Parti Breton : grèves dans les services d’urgences, quelle politique de la santé ?

 

 

 

Tout d’abord, le Parti Breton souhaite réaffirmer son soutien aux personnels hospitaliers ainsi qu’aux patients dans ce juste combat.

Au moment où on assiste à des grèves dans les services d’urgences, le Parti Breton souhaite s’exprimer sur un sujet qui préoccupe les Bretonnes et les Bretons.

Pour bien comprendre les problèmes que traversent les urgentistes il faut au préalable pointer les défaillances de l’Etat français dans la maîtrise de la démographie professionnelle:

  • Le numerus clausus imposé par l’Etat dès 1972 (et non 1990!!). Cela relève de la responsabilité de l’Etat. Il s’ensuit une absence de recrutement des enseignants et des effets à 10 ans (temps de formation des médicaux)
  • Les conclusions erronées des statisticiens (INSEE) sur la santé : si la santé s’améliore, il nous faut moins de médecins, donc un budget santé moindre
  • Le tout  « service public » avec ses conséquences: persécution (fiscale et autres!!) des cliniques, en fait suppression de toute forme de concurrence possible
  • Une absence de stratégie des urgences

Les problèmes qui sont exprimés par les personnels de santé dans les services d’urgences sont l’arbre qui cache la forêt et doivent être traités d’une façon globale.

Le Parti Breton se mobilise pour rompre avec la conception française de la santé, centralisatrice et hyper administrative. Il est nécessaire de mettre en place un système plus démocratique, participatif et responsable.
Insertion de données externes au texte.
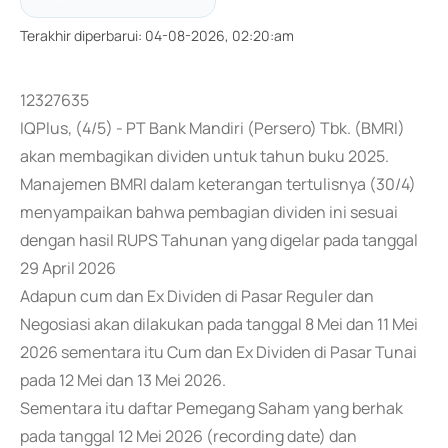
Terakhir diperbarui
:
04-08-2026, 02:20:am
12327635
IQPlus, (4/5) - PT Bank Mandiri (Persero) Tbk. (BMRI)
akan membagikan dividen untuk tahun buku 2025.
Manajemen BMRI dalam keterangan tertulisnya (30/4)
menyampaikan bahwa pembagian dividen ini sesuai
dengan hasil RUPS Tahunan yang digelar pada tanggal
29 April 2026
Adapun cum dan Ex Dividen di Pasar Reguler dan
Negosiasi akan dilakukan pada tanggal 8 Mei dan 11 Mei
2026 sementara itu Cum dan Ex Dividen di Pasar Tunai
pada 12 Mei dan 13 Mei 2026.
Sementara itu daftar Pemegang Saham yang berhak
pada tanggal 12 Mei 2026 (recording date) dan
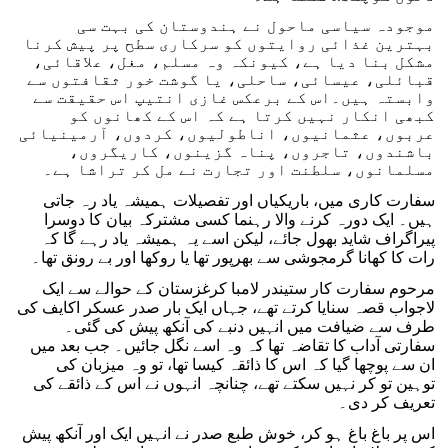
موجودہ سیاسی ماحول نے ہندوستان کی بہت سی
بہترین غذائی روایتوں کو سرکاری سطح پر پیش کرنا
مشکل بنا دیا ہے، کیونکہ وہ مسلم، مغل، علاقائی،
قبائلی، عیسائی، ساحلی، یا گوشت خور ثقافتوں سے
وابستہ ہیں۔اس کے برعکس غازی انتیپ اس حقیقت سے
کبھی انکار نہیں کرتا ہے کہ اس کے کھانوں کو
عربوں، عثمانیوں، اناطولیوں، کردوں، آرمینیائی
باشندوں، تاجروں، پناہ گزینوں، کاریگروں،
مسلمانوں، سلطنت اور تجارت نے مل کر تراشا ہے۔
سفارت کاری میں، باریکیاں اور تفصیلات ہمیشہ یاد رہ جاتی
ہیں۔ ایک دورہ کرنے والا رہنما کسی مشترکہ بیان کا دوسرا
پیراگراف شاید بھول جائے، لیکن اسے یہ ہمیشہ یاد رہے گا کہ
رات کا کھانا گرمجوشی سے بھرپور تھا یا روکھا اور بے رونق تھا۔
مرحوم سفارت کار ستیندر لامبا کرغزستان کے حوالے سے ایک
لاجواب قصہ سنایا کرتے تھے، جہاں ایک بار صدر عسکر اکایف کی
طرف سے ضیافت میں انہیں دنبے کی آنکھ پیش کی گئی۔
سفارتی آداب کا تقاضہ تھا کہ وہ اسے نگل جائیں۔ جب بعد میں
ان سے پوچھا گیا کہ اس کا ذائقہ کیسا تھا، تو وہ میزبان کی
توہین تو کر نہیں سکتے تھے، چنانچہ انہوں نے اس کے ذائقے کی
تعریف کر دی۔
اس پر باغ باغ ہو کر، خوش طبع صدر نے انہیں ایک اور آنکھ پیش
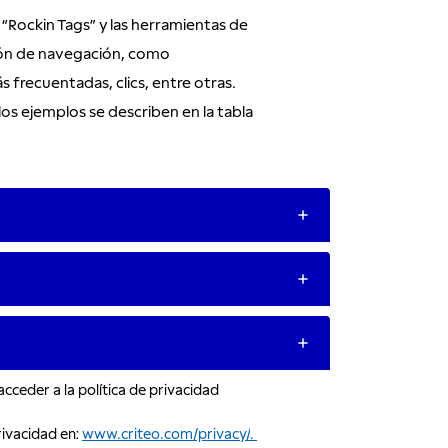
 “Rockin Tags” y las herramientas de
ción de navegación, como
s frecuentadas, clics, entre otras.
os ejemplos se describen en la tabla
cceder a la política de privacidad
rivacidad en:
www.criteo.com/privacy/
.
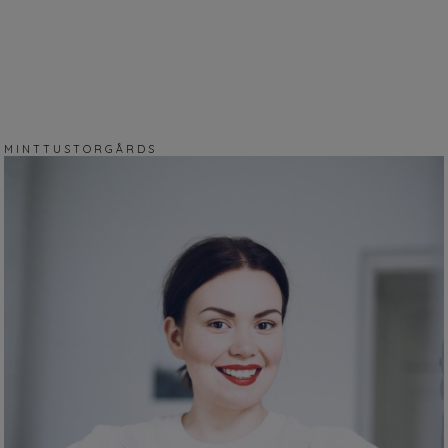
M I N T T U S T O R G Å R D S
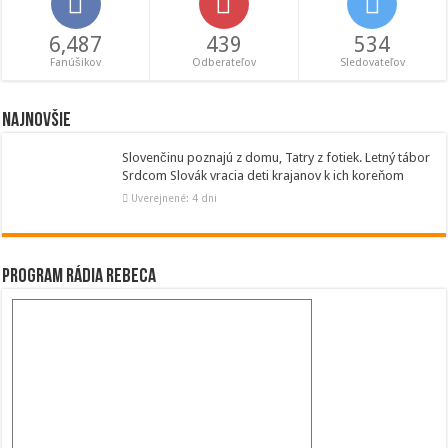
6,487
439
534
Fanúšikov
Odberateľov
Sledovateľov
Najnovšie
Slovenčinu poznajú z domu, Tatry z fotiek. Letný tábor
Srdcom Slovák vracia deti krajanov k ich koreňom
Uverejnené: 4 dni
Program Rádia Rebeca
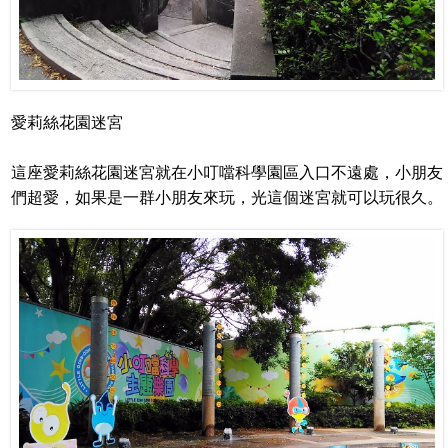
愛莉絲花園迷宮
這座愛莉絲花園迷宮就在小叮噹科學園區入口不遠處，小朋友
們超愛，如果是一群小朋友來玩，光這個迷宮就可以玩很久。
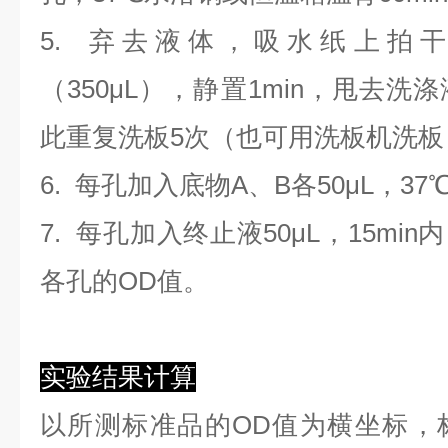
5. 弃去液体，吸水纸上拍
（350
μL
）
，静置1min，甩去洗
此重复洗板5次（也可用洗板机洗板
6. 每孔加入底物A、B各50μL，37
7. 每孔加入终止液50μL，15min
各孔的OD值。
实验结果计算
以
所测标准品的OD值
为横坐标，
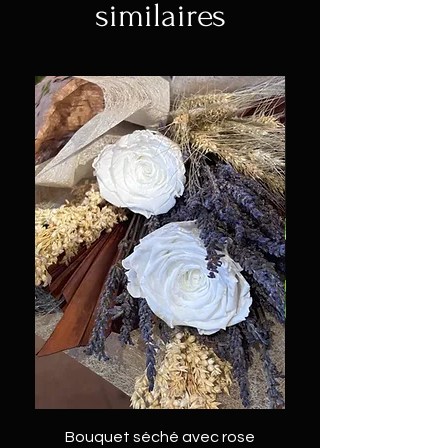
similaires
Bouquet séché avec rose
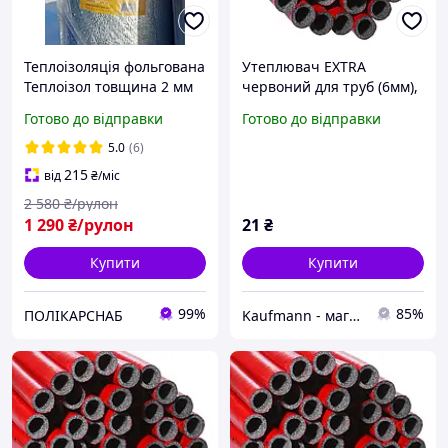
Теплоізоляція фольгована
Утеплювач EXTRA
Теплоізол товщина 2 мм
червоний для труб (6мм),
рулон 50м2 полотно
ф18 ламінований
Готово до відправки
Готово до відправки
спінений ППЕ з
Теплоізол
ламінованим
5.0
(6)
одностороннім покриттям
215
від
₴
/міс
2 580
₴/рулон
1 290
₴/рулон
21
₴
Купити
Купити
99%
85%
ПОЛІКАРСНАБ
Kaufmann - магазин сантехніки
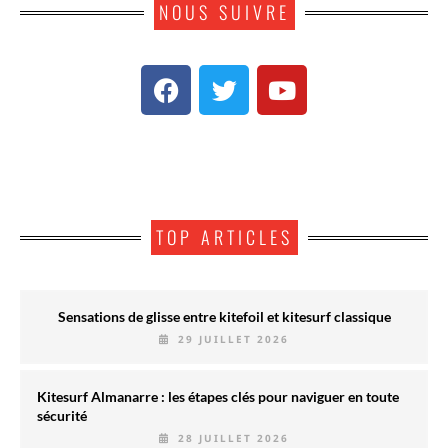
NOUS SUIVRE
TOP ARTICLES
Sensations de glisse entre kitefoil et kitesurf classique
29 JUILLET 2026
Kitesurf Almanarre : les étapes clés pour naviguer en toute
sécurité
28 JUILLET 2026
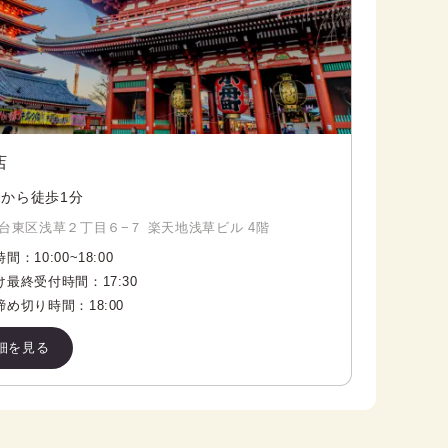
店
から徒歩1分
台東区浅草２丁目６−７ 楽天地浅草ビル 4階
時間：
10:00
~
18:00
け最終受付時間：
17:30
締め切り時間：
18:00
細を見る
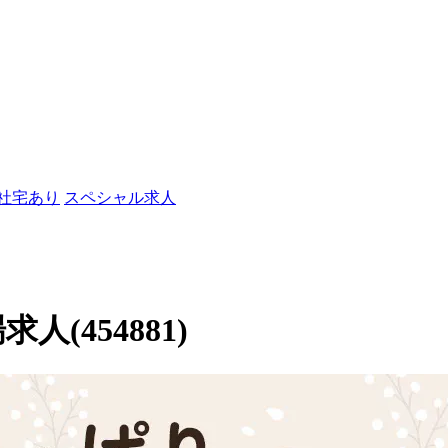
/社宅あり
スペシャル求人
人(454881)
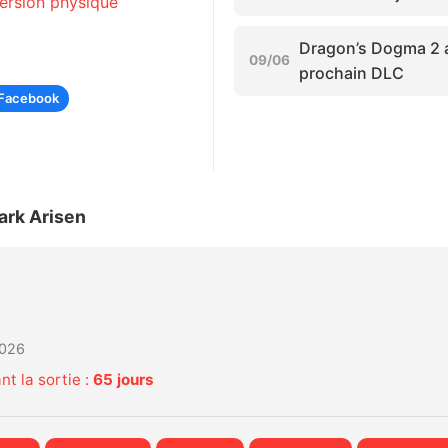
version physique
Dragon’s Dogma 2 a
09/06
prochain DLC
Facebook
rk Arisen
2026
t la sortie :
65 jours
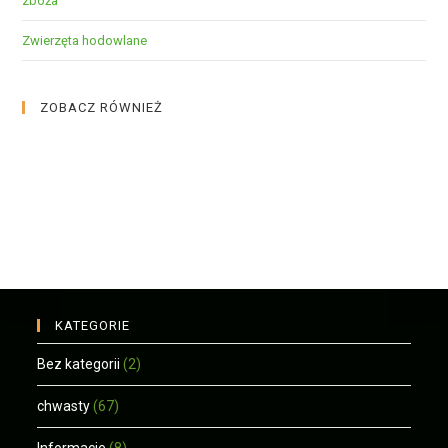
zboża
Zwierzęta hodowlane
ZOBACZ RÓWNIEŻ
KATEGORIE
Bez kategorii
(2)
chwasty
(67)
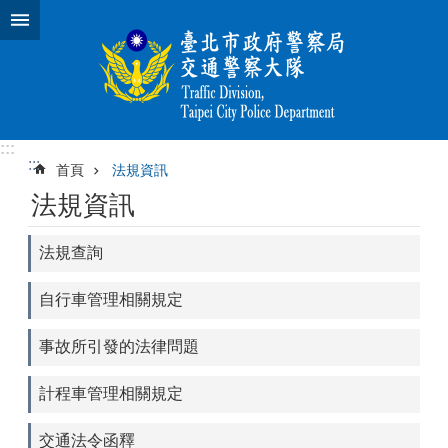
跳到主要內容區塊
:::
:::
首頁
法規資訊
法規資訊
法規查詢
自行車管理相關規定
事故所引發的法律問題
計程車管理相關規定
交通法令函釋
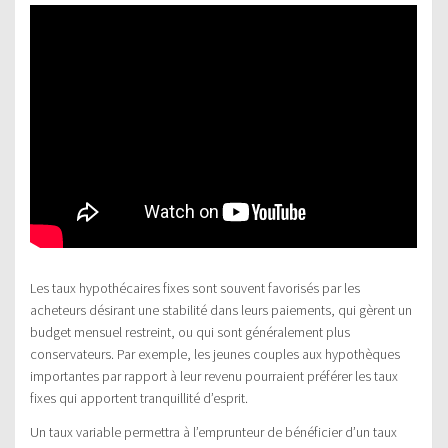
Les taux hypothécaires fixes sont souvent favorisés par les
acheteurs désirant une stabilité dans leurs paiements, qui gèrent un
budget mensuel restreint, ou qui sont généralement plus
conservateurs. Par exemple, les jeunes couples aux hypothèques
importantes par rapport à leur revenu pourraient préférer les taux
fixes qui apportent tranquillité d’esprit.
Un taux variable permettra à l’emprunteur de bénéficier d’un taux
Le Parti Breton compte mettre oeuvre et reconnaître l’implication de chacun notamment par l’éducation à la santé, l’hygiène de vie, l’alimentation…

La santé est un état d’équilibre de l’être humain vers lequel doivent s’orienter les efforts en matière de santé.

Pour résoudre le plus largement possible les problèmes de la santé en Bretagne, le Parti breton veut mettre en place :

  • Dans le cadre d’une consultation, donner la possibilité au médecin de facturer la consultation  diagnostic et les soins pratiqués à part….  Et non de facturer un acte global
  • Mieux rémunérer les déplacements des médecins pour les visites à domicile
  • Organiser les soins primaires par la création de centres médicaux de proximité comprenant des médecins généralistes, des spécialistes, des chirurgiens-dentistes, des acteurs paramédicaux, des acteurs sociaux, des acteurs administratifs
  • Résoudre le problème de la répartition des médecins en Bretagne par des mesures incitatives pour l’installation en milieu sous médicalisé (taxe foncière diminuée, prime à l’installation, loyers attractifs des locaux professionnelles, participation aux charges…)
  • Mettre en place une politique des soins
  • Une politique du médicament
  • Une accessibilité aux soins

Cela coûtera moins cher que la nomination d’une commission de hauts fonctionnaires et des fonds débloqués pour des services d’urgence dans quelques mois.

Si nous voulons maintenir un service public hospitalier de qualité, une solidarité face aux aléas de santé et éviter une privatisation totale du système de santé, il faut agir. Cela passe obligatoirement par une autonomie de la Bretagne ayant une compétence d’organisation de la santé.